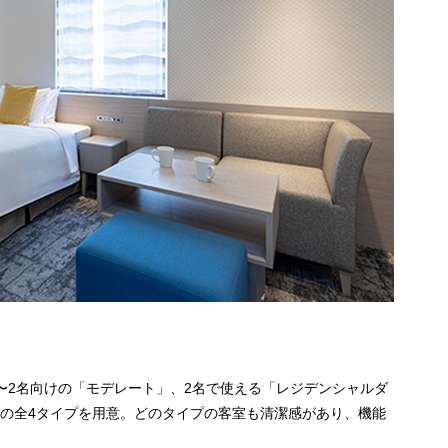
〜2名向けの「モデレート」、2名で使える「レジデンシャルダ
」の全4タイプを用意。どのタイプの客室も清潔感があり、機能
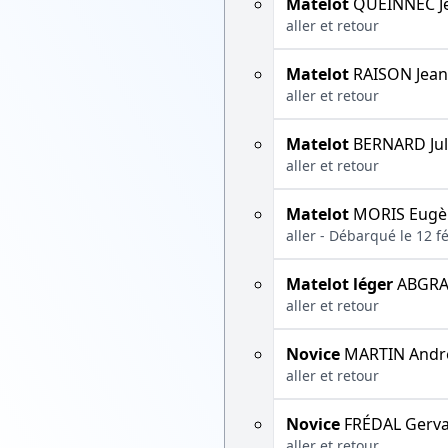
Matelot
QUEINNEC J
aller et retour
Matelot
RAISON Jean
aller et retour
Matelot
BERNARD Jul
aller et retour
Matelot
MORIS Eugè
aller - Débarqué le 12 f
Matelot léger
ABGRAL
aller et retour
Novice
MARTIN Andr
aller et retour
Novice
FRÉDAL Gerva
aller et retour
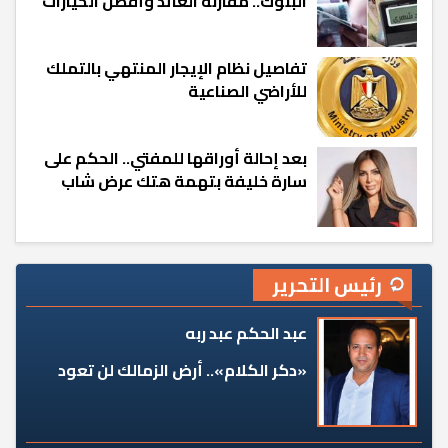
البنوك.. مقارنة العائد وأفضل الخيارات
تفاصيل نظام الإيجار المنتهي بالتملك
للأراضي الصناعية
بعد إحالة أوراقها للمفتي.. الحكم على
سارة خليفة بتهمة هتك عرض شاب
رئيس التحرير
عبد الحكم عبد ربه
«دكر الكلام».. أرض الزمالك لن تعود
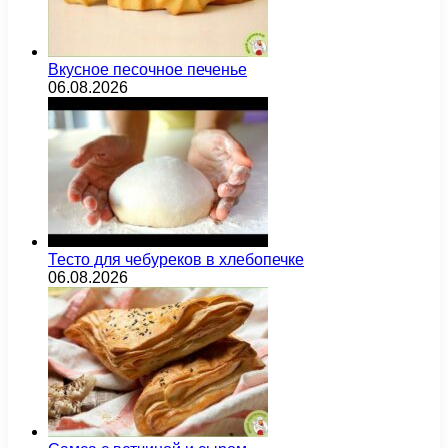
Вкусное песочное печенье
06.08.2026
Тесто для чебуреков в хлебопечке
06.08.2026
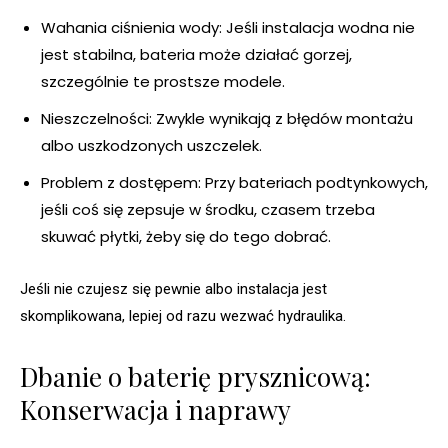
Wahania ciśnienia wody: Jeśli instalacja wodna nie
jest stabilna, bateria może działać gorzej,
szczególnie te prostsze modele.
Nieszczelności: Zwykle wynikają z błędów montażu
albo uszkodzonych uszczelek.
Problem z dostępem: Przy bateriach podtynkowych,
jeśli coś się zepsuje w środku, czasem trzeba
skuwać płytki, żeby się do tego dobrać.
Jeśli nie czujesz się pewnie albo instalacja jest
skomplikowana, lepiej od razu wezwać hydraulika.
Dbanie o baterię prysznicową:
Konserwacja i naprawy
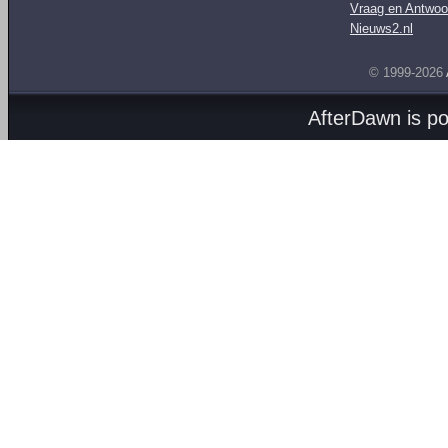
Vraag en Antwoo
Nieuws2.nl
© 1999-2026
AfterDawn is p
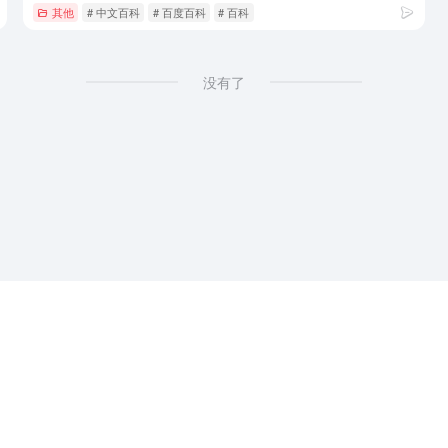
其他
# 中文百科
# 百度百科
# 百科
没有了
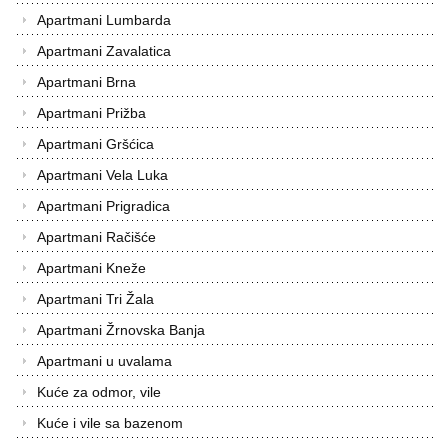
Apartmani Lumbarda
Apartmani Zavalatica
Apartmani Brna
Apartmani Prižba
Apartmani Gršćica
Apartmani Vela Luka
Apartmani Prigradica
Apartmani Račišće
Apartmani Kneže
Apartmani Tri Žala
Apartmani Žrnovska Banja
Apartmani u uvalama
Kuće za odmor, vile
Kuće i vile sa bazenom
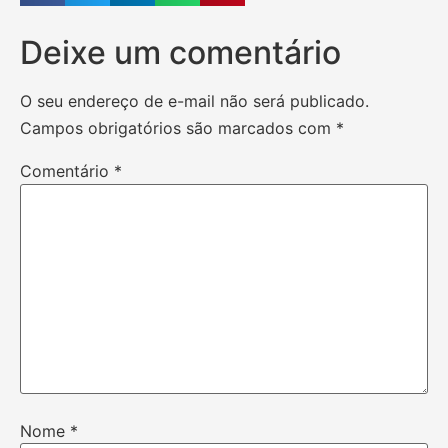
Deixe um comentário
O seu endereço de e-mail não será publicado.
Campos obrigatórios são marcados com
*
Comentário
*
Nome
*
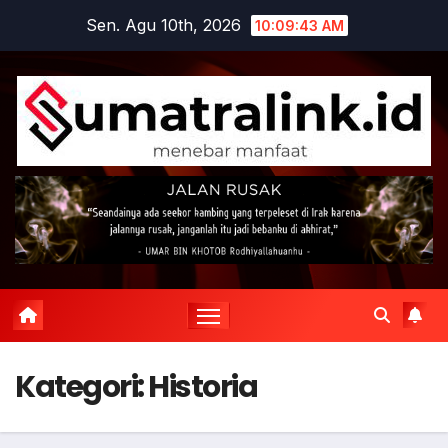
Skip
Sen. Agu 10th, 2026
10:09:45 AM
to
content
Kategori:
Historia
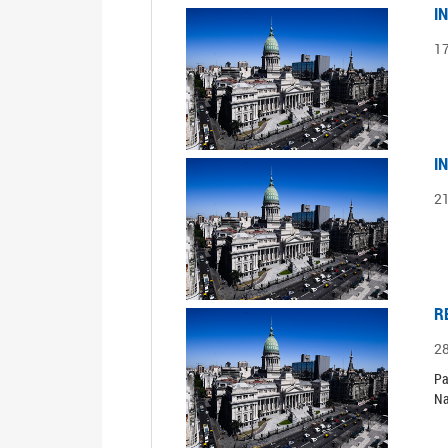
I
1
I
2
R
2
Pa
Na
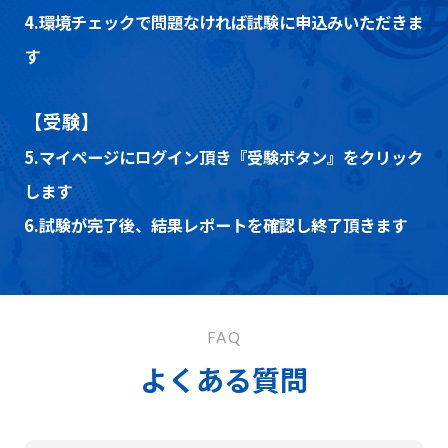
4.環境チェックで問題なければ試験に申込みいただきま
す
【受験】
5.マイページにログイン頂き『受験ボタン』をクリック
します
6.試験が完了後、結果レポートを確認し終了頂きます
FAQ
よくある質問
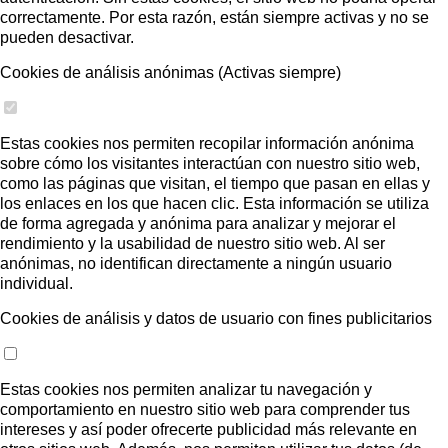
correctamente. Por esta razón, están siempre activas y no se
pueden desactivar.
Cookies de análisis anónimas (Activas siempre)
Estas cookies nos permiten recopilar información anónima
sobre cómo los visitantes interactúan con nuestro sitio web,
como las páginas que visitan, el tiempo que pasan en ellas y
los enlaces en los que hacen clic. Esta información se utiliza
de forma agregada y anónima para analizar y mejorar el
rendimiento y la usabilidad de nuestro sitio web. Al ser
anónimas, no identifican directamente a ningún usuario
individual.
Cookies de análisis y datos de usuario con fines publicitarios
Estas cookies nos permiten analizar tu navegación y
comportamiento en nuestro sitio web para comprender tus
intereses y así poder ofrecerte publicidad más relevante en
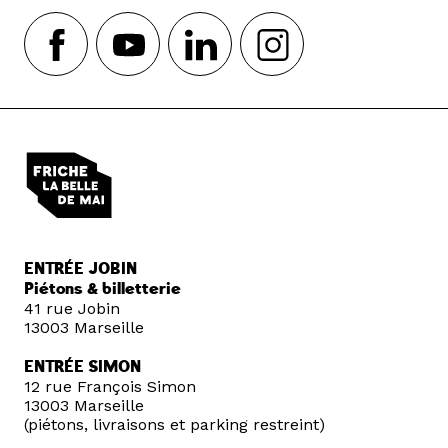
ENTRÉE JOBIN
Piétons & billetterie
41 rue Jobin
13003 Marseille
ENTRÉE SIMON
12 rue François Simon
13003 Marseille
(piétons, livraisons et parking restreint)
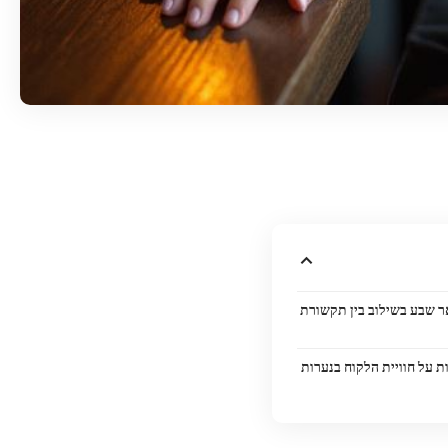
ר שבע בשילוב בין תקשורת
על חוויית הלקוח בנערות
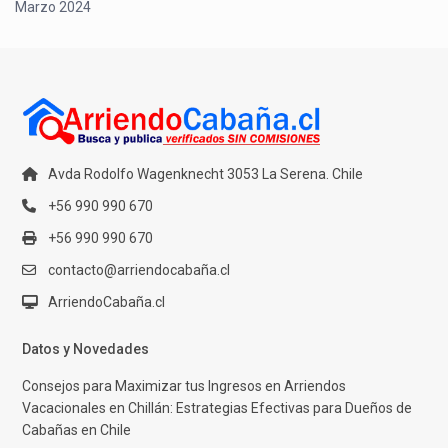
Marzo 2024
Avda Rodolfo Wagenknecht 3053 La Serena. Chile
+56 990 990 670
+56 990 990 670
contacto@arriendocabaña.cl
ArriendoCabaña.cl
Datos y Novedades
Consejos para Maximizar tus Ingresos en Arriendos
Vacacionales en Chillán: Estrategias Efectivas para Dueños de
Cabañas en Chile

» **EXERCISE**:
If the listing above includes images, copy every line of it exactly except those images.

» **SOLUTION TO THE PROBLEM**:
〜2名向けの「モデレート」、2名で使える「レジデンシャルダ
」の全4タイプを用意。どのタイプの客室も清潔感があり、機能
Matelot
QUEINNEC J
aller et retour
Matelot
RAISON Jean
aller et retour
Matelot
BERNARD Jul
aller et retour
Matelot
MORIS Eugè
aller - Débarqué le 12 f
Matelot léger
ABGRAL
aller et retour
Novice
MARTIN Andr
aller et retour
Novice
FRÉDAL Gerva
aller et retour
البنوك.. مقارنة العائد وأفضل الخيارات
تفاصيل نظام الإيجار المنتهي بالتملك
للأراضي الصناعية
بعد إحالة أوراقها للمفتي.. الحكم على
سارة خليفة بتهمة هتك عرض شاب
رئيس التحرير
عبد الحكم عبد ربه
«دكر الكلام».. أرض الزمالك لن تعود
Вкусное песочное печенье
06.08.2026
Тесто для чебуреков в хлебопечке
06.08.2026
Wahania ciśnienia wody: Jeśli instalacja wodna nie
jest stabilna, bateria może działać gorzej,
szczególnie te prostsze modele.
Nieszczelności: Zwykle wynikają z błędów montażu
albo uszkodzonych uszczelek.
Problem z dostępem: Przy bateriach podtynkowych,
jeśli coś się zepsuje w środku, czasem trzeba
skuwać płytki, żeby się do tego dobrać.
Jeśli nie czujesz się pewnie albo instalacja jest
skomplikowana, lepiej od razu wezwać hydraulika.
Dbanie o baterię prysznicową:
Konserwacja i naprawy
Vraag en Antwoo
Nieuws2.nl
© 1999-2026
AfterDawn is p
其他
# 中文百科
# 百度百科
# 百科
没有了
Apartmani Lumbarda
Apartmani Zavalatica
Apartmani Brna
Apartmani Prižba
Apartmani Gršćica
Apartmani Vela Luka
Apartmani Prigradica
Apartmani Račišće
Apartmani Kneže
Apartmani Tri Žala
Apartmani Žrnovska Banja
Apartmani u uvalama
Kuće za odmor, vile
Kuće i vile sa bazenom
Deixe um comentário
O seu endereço de e-mail não será publicado.
Campos obrigatórios são marcados com
*
Comentário
*
Nome
*
Skip
Sen. Agu 10th, 2026
10:09:45 AM
to
content
Kategori:
Historia
I
1
I
2
R
2
Pa
Na
4.環境チェックで問題なければ試験に申込みいただきま
す
【受験】
5.マイページにログイン頂き『受験ボタン』をクリック
します
6.試験が完了後、結果レポートを確認し終了頂きます
FAQ
よくある質問
correctamente. Por esta razón, están siempre activas y no se
pueden desactivar.
Cookies de análisis anónimas (Activas siempre)
Estas cookies nos permiten recopilar información anónima
sobre cómo los visitantes interactúan con nuestro sitio web,
como las páginas que visitan, el tiempo que pasan en ellas y
los enlaces en los que hacen clic. Esta información se utiliza
de forma agregada y anónima para analizar y mejorar el
rendimiento y la usabilidad de nuestro sitio web. Al ser
anónimas, no identifican directamente a ningún usuario
individual.
Cookies de análisis y datos de usuario con fines publicitarios
Estas cookies nos permiten analizar tu navegación y
comportamiento en nuestro sitio web para comprender tus
intereses y así poder ofrecerte publicidad más relevante en
ENTRÉE JOBIN
Piétons & billetterie
41 rue Jobin
13003 Marseille
ENTRÉE SIMON
12 rue François Simon
13003 Marseille
(piétons, livraisons et parking restreint)
ר שבע בשילוב בין תקשורת
על חוויית הלקוח בנערות
Marzo 2024
Avda Rodolfo Wagenknecht 3053 La Serena. Chile
+56 990 990 670
+56 990 990 670
contacto@arriendocabaña.cl
ArriendoCabaña.cl
Datos y Novedades
Consejos para Maximizar tus Ingresos en Arriendos
Vacacionales en Chillán: Estrategias Efectivas para Dueños de
Cabañas en Chile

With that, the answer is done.